Neonatology Flashcards
What is neonatal sepsis?
- Bacterial or viral infection in the blood that affects babies within the first 28 days of life
How is neonatal sepsis catergorised?
- Early onset- within 72 hours of birth
- Late onset- between 7-28 days of life
Causes of neonatal sepsis?
i.e. bugs
- GBS and E.coli
- Early onset: GBS is most common cause
- Late onset: Staphylococcus epidermis, Pseudomonas, Klebsiella and Enterobacter
- Less common causes incl: Staph aureus, Enterococcus, Listeria, Viruses e.g. herpes and enterovirus
Risk factors for sepsis in the neonate?
- Mother who had previous baby with GBS infection, current GBS colonisation from prenatal screening, current bacteruria, intrapartum temperature greater than or equal to 38 degrees, membrane rupture greater than or equal to 18 hours, or current infection throughout pregancy
- Premature (< 37 weeks)
- Low birth weight (< 2.5kg)
- Evidence of maternal chorioamnionitis
Presentation of neonatal sepsis?
- Respiratory distress (grunting, nasal flaring, use of accessory resp muscles, tachypnoea)
- Tachycardia
- Apnoea
- Apparent changes in mental status/lethargy
- Jaundice
- Seizures- if meningococcal
- Poor/ reduced feeding
- Abdo distension
- Vomitting
Clinical presentation can vary from being very subtle signs of illness to clear septic shock
Frequently, symptoms will be related to source of infection e.g. pneumonia+ resp symptoms
What investigations would you do for neonatal sepsis?

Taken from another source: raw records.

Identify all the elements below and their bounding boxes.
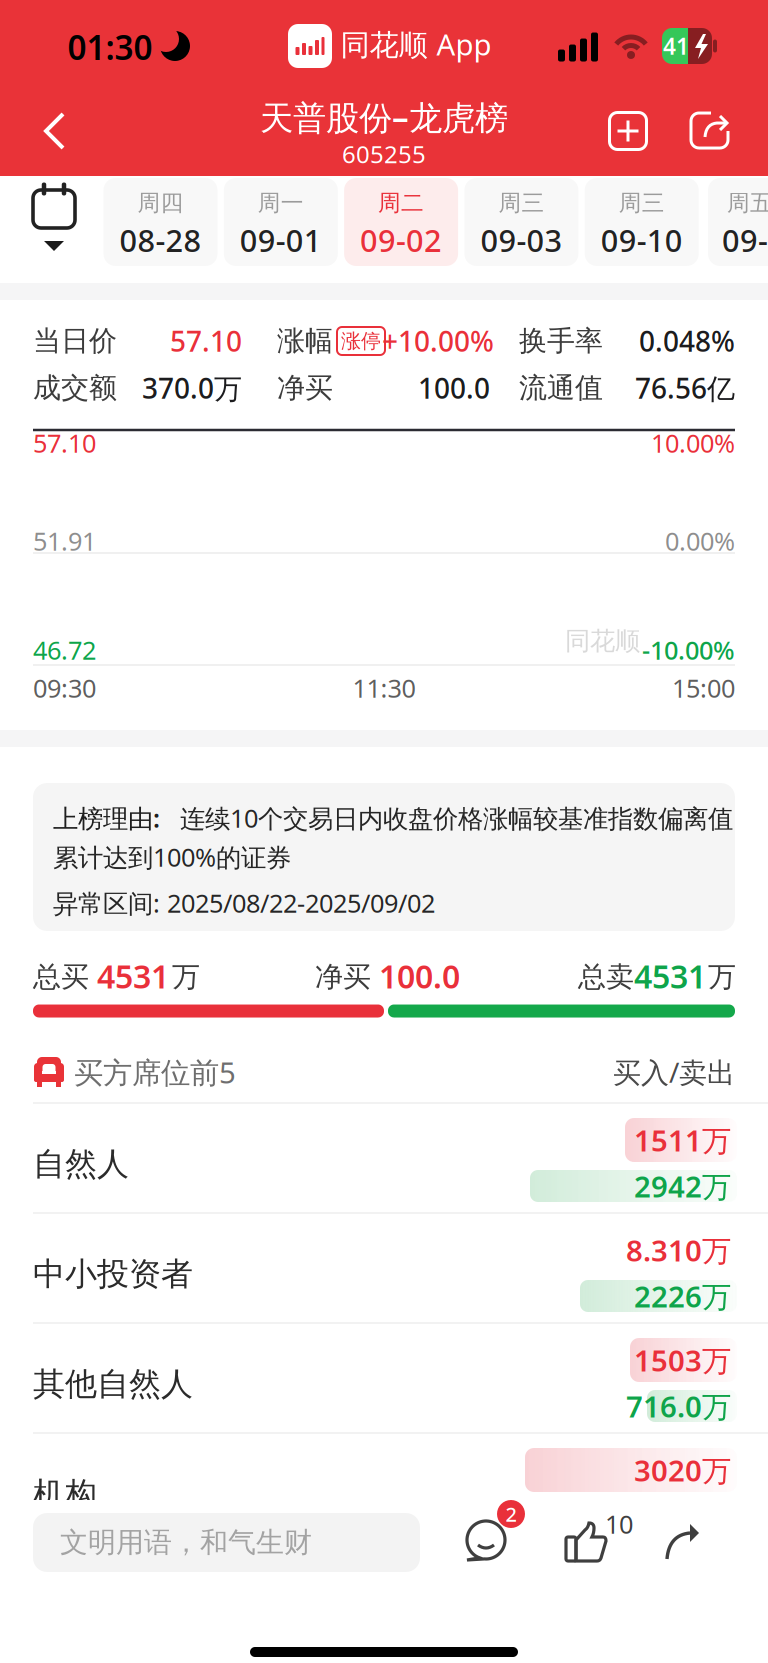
- button[interactable]: Share: [684, 104, 738, 158]
- button[interactable]: 周一: [224, 178, 338, 266]
- staticText: 涨幅: [277, 324, 333, 358]
- staticText: 中小投资者: [33, 1254, 193, 1294]
- staticText: 涨停: [341, 329, 381, 353]
- staticText: 累计达到100%的证券: [53, 840, 291, 874]
- staticText: 0.048%: [639, 322, 735, 360]
- staticText: +10.00%: [382, 322, 494, 360]
- staticText: 同花顺: [565, 625, 640, 656]
- staticText: 总卖: [578, 960, 634, 994]
- staticText: 周三: [619, 189, 665, 217]
- button[interactable]: Comments: [458, 1507, 526, 1567]
- staticText: 净买: [277, 371, 333, 405]
- button[interactable]: Share: [658, 1513, 714, 1569]
- button[interactable]: 周二: [344, 178, 458, 266]
- staticText: 2942万: [634, 1166, 731, 1206]
- staticText: 自然人: [33, 1144, 129, 1184]
- staticText: 周五: [727, 189, 768, 217]
- staticText: 46.72: [33, 633, 96, 667]
- staticText: 100.0: [379, 955, 460, 997]
- staticText: 周一: [258, 189, 304, 217]
- staticText: 0.00%: [665, 524, 735, 558]
- button[interactable]: 周三: [585, 178, 699, 266]
- button[interactable]: 周三: [464, 178, 578, 266]
- staticText: 09:30: [33, 671, 96, 705]
- staticText: 15:00: [672, 671, 735, 705]
- staticText: 100.0: [418, 369, 490, 407]
- staticText: 机构: [33, 1474, 97, 1514]
- staticText: 08-28: [120, 220, 202, 260]
- staticText: 09-03: [480, 220, 562, 260]
- staticText: 买入/卖出: [613, 1053, 735, 1091]
- staticText: 09-01: [240, 220, 322, 260]
- button[interactable]: Write a comment: [33, 1513, 420, 1572]
- staticText: 2226万: [634, 1276, 731, 1316]
- staticText: 买方席位前5: [74, 1052, 236, 1092]
- button[interactable]: Back: [30, 103, 80, 159]
- staticText: 8.310万: [626, 1230, 731, 1270]
- staticText: 11:30: [352, 671, 416, 705]
- staticText: 10.00%: [651, 426, 735, 460]
- staticText: 605255: [342, 138, 426, 170]
- staticText: 周四: [138, 189, 184, 217]
- staticText: 09-10: [601, 220, 683, 260]
- staticText: 716.0万: [626, 1386, 731, 1426]
- staticText: 连续10个交易日内收盘价格涨幅较基准指数偏离值: [180, 801, 733, 835]
- staticText: 同花顺 App: [340, 24, 492, 64]
- staticText: 51.91: [33, 524, 96, 558]
- staticText: 上榜理由:: [53, 801, 160, 835]
- staticText: 天普股份–龙虎榜: [260, 95, 508, 139]
- staticText: 成交额: [33, 371, 117, 405]
- staticText: 其他自然人: [33, 1364, 193, 1404]
- staticText: 万: [172, 960, 200, 994]
- staticText: 当日价: [33, 324, 117, 358]
- button[interactable]: Like: [556, 1506, 628, 1568]
- button[interactable]: Pick date: [27, 180, 81, 256]
- staticText: 2: [506, 1501, 516, 1527]
- staticText: 57.10: [170, 322, 242, 360]
- staticText: 41: [663, 31, 689, 61]
- staticText: 3020万: [634, 1450, 731, 1490]
- staticText: 09-02: [360, 220, 442, 260]
- staticText: 流通值: [519, 371, 603, 405]
- staticText: 4531: [634, 955, 706, 997]
- staticText: 异常区间: 2025/08/22-2025/09/02: [53, 886, 435, 920]
- button[interactable]: Add to watchlist: [601, 104, 655, 158]
- staticText: -10.00%: [642, 633, 735, 667]
- staticText: 4531: [97, 955, 169, 997]
- staticText: 370.0万: [142, 369, 242, 407]
- staticText: 周三: [498, 189, 544, 217]
- staticText: 01:30: [68, 25, 152, 69]
- staticText: 万: [708, 960, 736, 994]
- staticText: 76.56亿: [635, 369, 735, 407]
- staticText: 换手率: [519, 324, 603, 358]
- staticText: 总买: [33, 960, 89, 994]
- staticText: 57.10: [33, 426, 96, 460]
- staticText: 1511万: [634, 1120, 731, 1160]
- staticText: 周二: [378, 189, 424, 217]
- staticText: 10: [605, 1507, 633, 1541]
- staticText: 净买: [315, 960, 371, 994]
- button[interactable]: 周四: [104, 178, 218, 266]
- staticText: 文明用语，和气生财: [60, 1525, 312, 1560]
- staticText: 09-12: [722, 220, 768, 260]
- staticText: 1503万: [634, 1340, 731, 1380]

- Blood cultures- ideally 2 to distinguish from contamination
- FBC- associated with abnormal neutrophil count (neutropenia or neutrophilia), but otherwise used to distinguish from healthy neonates
- CRP- usually raised (persistently normal will be used to exclude sepsis)
- Blood gases- metabolic acidosis is concerning, esp with a base deficient of greater than/equal to 10mmol/L
- Urine MC&S- more useful in late onset (rarely positive in early onset), will show signs of infection e.g. raised leukocytes, haematuria,positive culture etc.)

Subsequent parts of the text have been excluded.